## REQUIRED ACTION
Could you return every line of the records below that contains the word "informazioni"?
━━━━━━━━━━━━━━━━━━━━━━━━━━━━━━
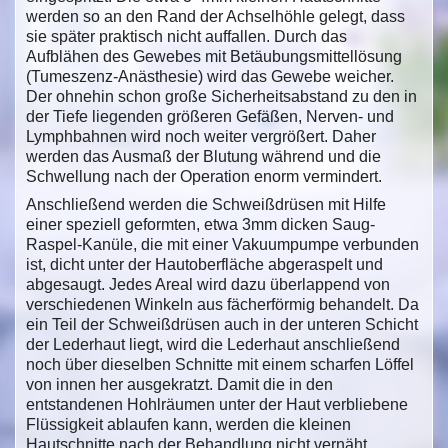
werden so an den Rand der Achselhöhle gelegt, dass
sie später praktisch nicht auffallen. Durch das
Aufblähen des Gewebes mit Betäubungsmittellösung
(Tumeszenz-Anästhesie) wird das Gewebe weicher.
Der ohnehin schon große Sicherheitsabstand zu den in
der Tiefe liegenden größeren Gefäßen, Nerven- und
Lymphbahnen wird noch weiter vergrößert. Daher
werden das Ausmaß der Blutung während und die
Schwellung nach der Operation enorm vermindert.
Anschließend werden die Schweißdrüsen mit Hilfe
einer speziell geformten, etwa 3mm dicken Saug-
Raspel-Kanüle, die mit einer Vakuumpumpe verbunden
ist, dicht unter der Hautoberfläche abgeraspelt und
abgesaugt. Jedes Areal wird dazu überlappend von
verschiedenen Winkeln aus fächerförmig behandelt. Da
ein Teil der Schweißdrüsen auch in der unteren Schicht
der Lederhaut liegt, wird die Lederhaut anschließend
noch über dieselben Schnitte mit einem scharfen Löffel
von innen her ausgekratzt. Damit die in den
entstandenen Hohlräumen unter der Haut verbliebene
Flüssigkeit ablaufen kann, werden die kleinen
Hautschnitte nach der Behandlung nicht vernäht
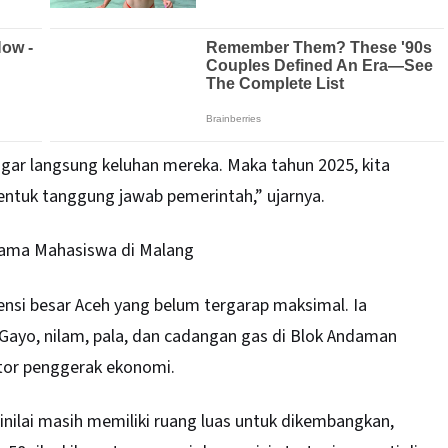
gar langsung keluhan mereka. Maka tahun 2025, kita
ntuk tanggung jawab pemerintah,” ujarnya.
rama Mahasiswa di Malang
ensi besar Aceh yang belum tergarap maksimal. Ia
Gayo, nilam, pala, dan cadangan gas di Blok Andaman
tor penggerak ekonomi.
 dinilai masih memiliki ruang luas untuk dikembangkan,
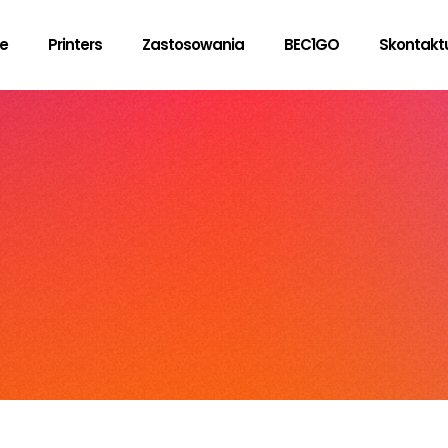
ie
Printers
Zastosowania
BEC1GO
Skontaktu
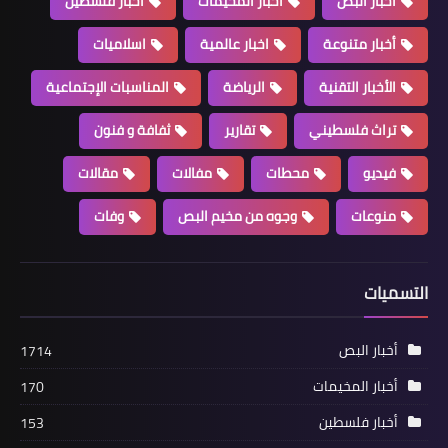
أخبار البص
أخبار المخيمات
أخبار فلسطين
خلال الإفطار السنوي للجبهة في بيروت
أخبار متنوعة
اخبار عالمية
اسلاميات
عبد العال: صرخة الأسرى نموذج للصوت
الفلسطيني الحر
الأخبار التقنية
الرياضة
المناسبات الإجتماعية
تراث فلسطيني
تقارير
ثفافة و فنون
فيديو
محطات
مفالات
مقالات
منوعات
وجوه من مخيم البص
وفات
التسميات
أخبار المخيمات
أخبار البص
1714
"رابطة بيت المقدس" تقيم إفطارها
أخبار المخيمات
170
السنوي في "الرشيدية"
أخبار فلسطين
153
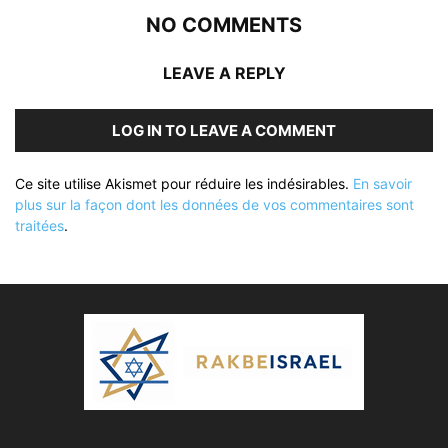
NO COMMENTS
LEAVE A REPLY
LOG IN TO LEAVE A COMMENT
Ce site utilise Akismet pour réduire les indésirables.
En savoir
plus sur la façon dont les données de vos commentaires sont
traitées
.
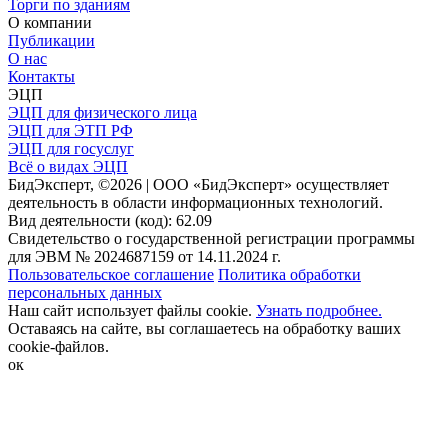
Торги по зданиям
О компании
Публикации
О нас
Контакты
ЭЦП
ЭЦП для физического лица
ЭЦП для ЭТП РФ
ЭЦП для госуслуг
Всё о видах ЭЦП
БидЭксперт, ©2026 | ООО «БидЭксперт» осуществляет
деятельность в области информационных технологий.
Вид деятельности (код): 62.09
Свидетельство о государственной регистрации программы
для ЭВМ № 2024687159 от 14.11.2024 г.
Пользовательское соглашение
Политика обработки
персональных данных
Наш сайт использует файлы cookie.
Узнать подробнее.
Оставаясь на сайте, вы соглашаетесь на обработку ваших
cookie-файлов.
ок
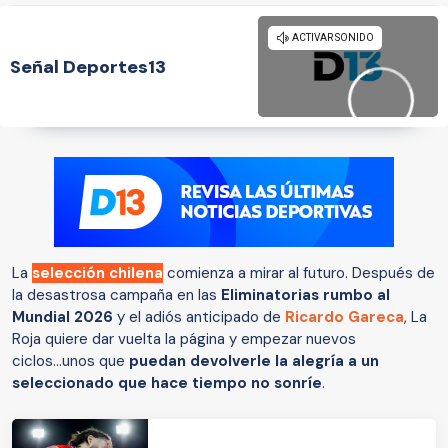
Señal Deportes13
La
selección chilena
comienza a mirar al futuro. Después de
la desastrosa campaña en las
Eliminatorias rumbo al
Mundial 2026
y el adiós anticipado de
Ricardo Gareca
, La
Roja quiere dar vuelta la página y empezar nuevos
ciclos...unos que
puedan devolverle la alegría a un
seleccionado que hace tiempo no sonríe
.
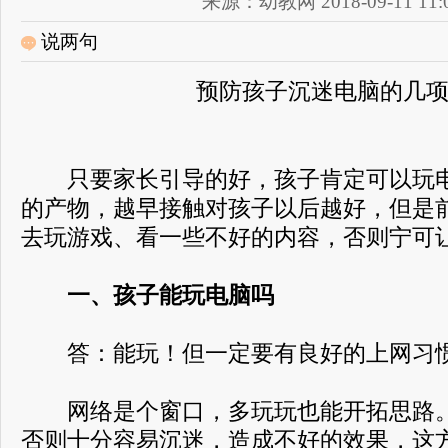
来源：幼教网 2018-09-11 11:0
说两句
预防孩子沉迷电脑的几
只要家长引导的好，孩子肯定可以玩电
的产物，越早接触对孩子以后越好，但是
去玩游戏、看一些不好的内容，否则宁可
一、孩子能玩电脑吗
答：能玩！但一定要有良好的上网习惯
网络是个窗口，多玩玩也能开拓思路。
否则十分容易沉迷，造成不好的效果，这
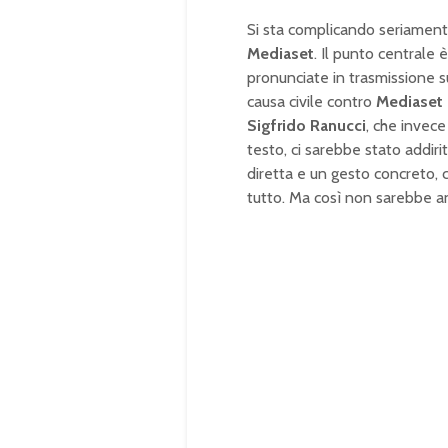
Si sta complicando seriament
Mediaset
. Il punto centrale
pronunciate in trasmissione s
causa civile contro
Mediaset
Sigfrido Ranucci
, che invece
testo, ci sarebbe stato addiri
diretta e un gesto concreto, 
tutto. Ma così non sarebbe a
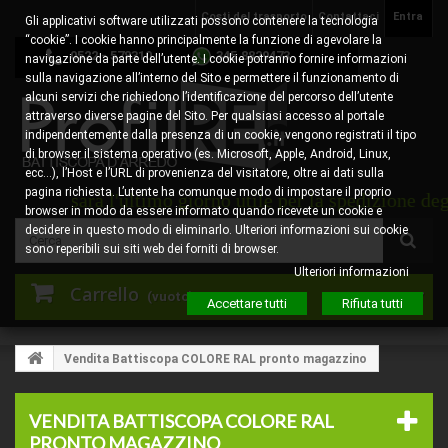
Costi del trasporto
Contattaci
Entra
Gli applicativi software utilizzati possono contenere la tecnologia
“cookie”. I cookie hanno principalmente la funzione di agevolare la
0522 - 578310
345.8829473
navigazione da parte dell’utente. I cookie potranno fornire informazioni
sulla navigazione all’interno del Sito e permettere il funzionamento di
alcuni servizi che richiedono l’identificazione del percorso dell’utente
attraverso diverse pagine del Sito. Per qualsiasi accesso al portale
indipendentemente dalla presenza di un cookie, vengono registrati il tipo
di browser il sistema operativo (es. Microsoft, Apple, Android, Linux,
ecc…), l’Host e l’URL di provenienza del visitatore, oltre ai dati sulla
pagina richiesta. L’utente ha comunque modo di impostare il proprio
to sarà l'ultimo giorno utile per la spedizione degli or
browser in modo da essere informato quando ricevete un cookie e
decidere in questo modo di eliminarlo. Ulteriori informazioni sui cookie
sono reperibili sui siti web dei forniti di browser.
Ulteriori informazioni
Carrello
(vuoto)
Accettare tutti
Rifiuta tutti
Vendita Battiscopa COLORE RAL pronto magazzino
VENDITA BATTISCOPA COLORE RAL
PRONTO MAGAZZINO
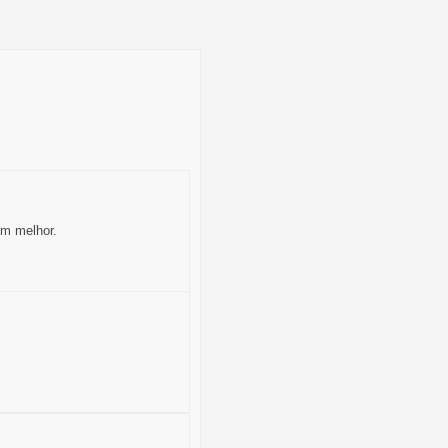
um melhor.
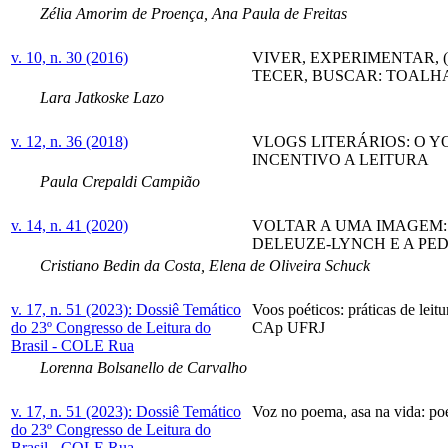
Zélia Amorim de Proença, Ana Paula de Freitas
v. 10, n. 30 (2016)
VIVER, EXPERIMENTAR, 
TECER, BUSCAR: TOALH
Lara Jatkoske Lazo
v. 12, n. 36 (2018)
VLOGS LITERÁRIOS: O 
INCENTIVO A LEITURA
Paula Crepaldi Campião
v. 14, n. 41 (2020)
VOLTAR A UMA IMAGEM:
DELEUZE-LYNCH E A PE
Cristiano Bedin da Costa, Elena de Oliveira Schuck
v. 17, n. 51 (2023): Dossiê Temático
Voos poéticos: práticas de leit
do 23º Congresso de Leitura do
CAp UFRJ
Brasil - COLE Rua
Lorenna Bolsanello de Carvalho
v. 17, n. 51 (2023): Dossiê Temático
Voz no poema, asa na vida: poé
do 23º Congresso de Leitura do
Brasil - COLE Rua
━━━━━━━━━━━━━━━━━━━━━━━━━━━━━━
## TASK RESULT
navigazione da parte dell’utente. I cookie potranno fornire informazioni
decidere in questo modo di eliminarlo. Ulteriori informazioni sui cookie
Ulteriori informazioni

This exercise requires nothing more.